● Work order:
Would you repeat the entries below exactly and omit the pictures?

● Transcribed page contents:
-- Opening Marker --
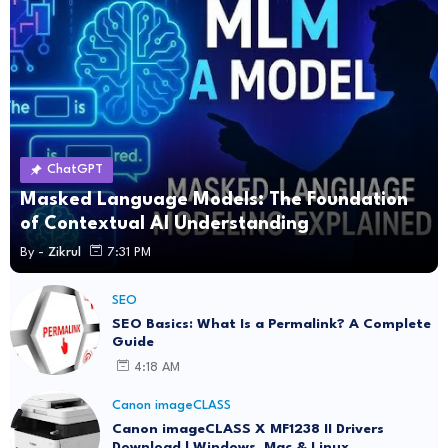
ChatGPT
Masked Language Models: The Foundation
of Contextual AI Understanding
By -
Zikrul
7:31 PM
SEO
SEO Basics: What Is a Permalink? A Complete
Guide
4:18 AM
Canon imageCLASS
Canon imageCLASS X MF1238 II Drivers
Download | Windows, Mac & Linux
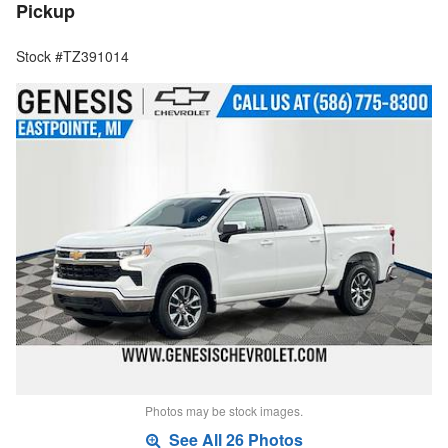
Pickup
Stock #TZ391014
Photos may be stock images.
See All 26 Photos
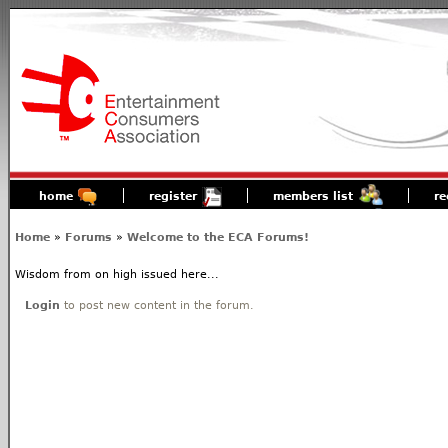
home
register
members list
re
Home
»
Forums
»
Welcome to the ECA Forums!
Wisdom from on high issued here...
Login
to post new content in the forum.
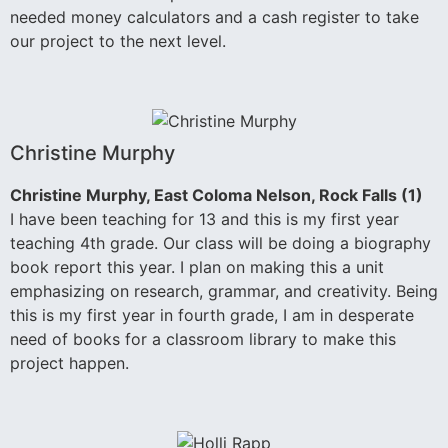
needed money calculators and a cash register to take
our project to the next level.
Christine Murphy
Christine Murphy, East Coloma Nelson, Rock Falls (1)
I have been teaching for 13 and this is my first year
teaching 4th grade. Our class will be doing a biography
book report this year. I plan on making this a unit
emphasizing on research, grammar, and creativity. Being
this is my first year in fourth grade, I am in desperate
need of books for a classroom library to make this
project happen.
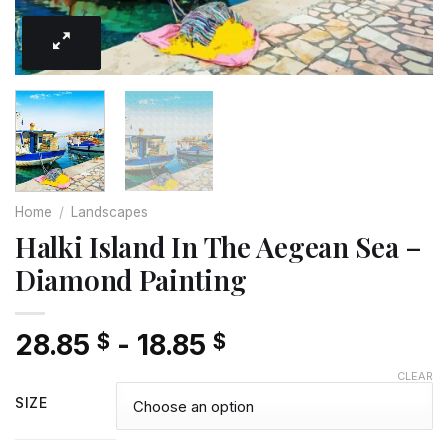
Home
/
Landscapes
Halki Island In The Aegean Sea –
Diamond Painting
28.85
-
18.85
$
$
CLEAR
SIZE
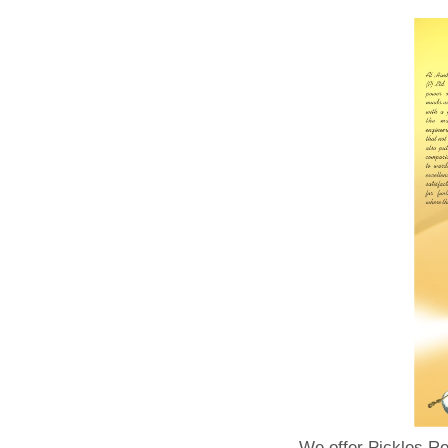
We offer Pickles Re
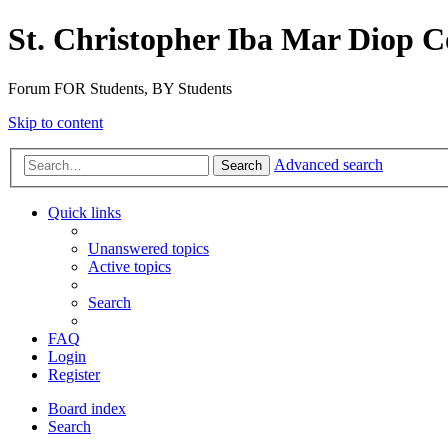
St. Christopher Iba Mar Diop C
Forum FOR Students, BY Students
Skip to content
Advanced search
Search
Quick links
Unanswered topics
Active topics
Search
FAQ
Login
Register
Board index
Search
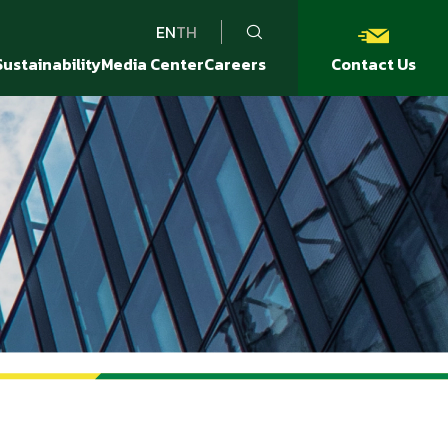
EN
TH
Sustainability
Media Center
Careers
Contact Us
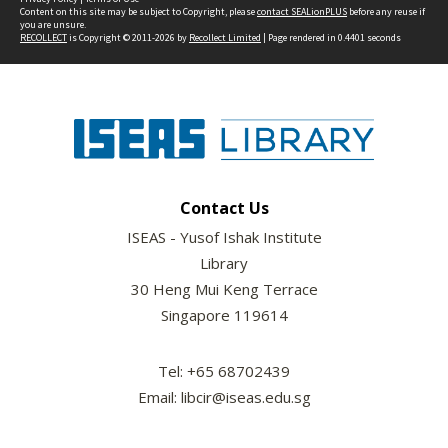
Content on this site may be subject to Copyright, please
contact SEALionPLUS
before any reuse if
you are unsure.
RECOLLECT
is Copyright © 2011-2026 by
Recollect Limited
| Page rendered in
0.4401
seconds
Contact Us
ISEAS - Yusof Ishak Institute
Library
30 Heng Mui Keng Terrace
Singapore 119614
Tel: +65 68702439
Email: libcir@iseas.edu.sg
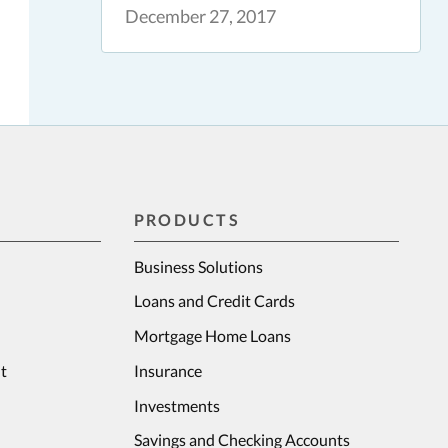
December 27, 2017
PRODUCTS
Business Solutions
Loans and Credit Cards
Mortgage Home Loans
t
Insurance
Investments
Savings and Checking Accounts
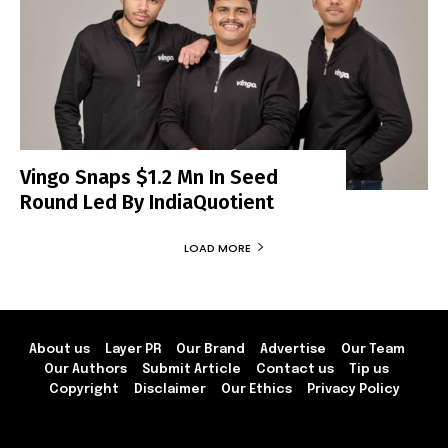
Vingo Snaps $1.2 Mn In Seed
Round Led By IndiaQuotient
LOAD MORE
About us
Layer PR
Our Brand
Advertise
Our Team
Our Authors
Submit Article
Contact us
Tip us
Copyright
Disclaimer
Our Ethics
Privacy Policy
-- Closing Marker --
● Exercise solution:
ChatGPT
Masked Language Models: The Foundation
of Contextual AI Understanding
By -
Zikrul
7:31 PM
SEO
SEO Basics: What Is a Permalink? A Complete
Guide
4:18 AM
Canon imageCLASS
Canon imageCLASS X MF1238 II Drivers
Download | Windows, Mac & Linux
Pickup
Stock #TZ391014
Photos may be stock images.
See All 26 Photos
home
register
members list
re
Home
»
Forums
»
Welcome to the ECA Forums!
Wisdom from on high issued here...
Login
to post new content in the forum.
needed money calculators and a cash register to take
our project to the next level.
Christine Murphy
Christine Murphy, East Coloma Nelson, Rock Falls (1)
I have been teaching for 13 and this is my first year
teaching 4th grade. Our class will be doing a biography
book report this year. I plan on making this a unit
emphasizing on research, grammar, and creativity. Being
this is my first year in fourth grade, I am in desperate
need of books for a classroom library to make this
project happen.
Home
/
Landscapes
Halki Island In The Aegean Sea –
Diamond Painting
28.85
-
18.85
$
$
CLEAR
SIZE
We offer Pickles Re
St. Christopher Iba Mar Diop C
Forum FOR Students, BY Students
Skip to content
Advanced search
Search
Quick links
Unanswered topics
Active topics
Search
FAQ
Login
Register
Board index
Search
EN
TH
Sustainability
Media Center
Careers
Contact Us
Content on this site may be subject to Copyright, please
contact SEALionPLUS
before any reuse if
you are unsure.
RECOLLECT
is Copyright © 2011-2026 by
Recollect Limited
| Page rendered in
0.4401
seconds
Contact Us
ISEAS - Yusof Ishak Institute
Library
30 Heng Mui Keng Terrace
Singapore 119614
Tel: +65 68702439
Email: libcir@iseas.edu.sg
December 27, 2017
PRODUCTS
Business Solutions
Loans and Credit Cards
Mortgage Home Loans
t
Insurance
Investments
Savings and Checking Accounts
Vingo Snaps $1.2 Mn In Seed
Round Led By IndiaQuotient
LOAD MORE
About us
Layer PR
Our Brand
Advertise
Our Team
Our Authors
Submit Article
Contact us
Tip us
Copyright
Disclaimer
Our Ethics
Privacy Policy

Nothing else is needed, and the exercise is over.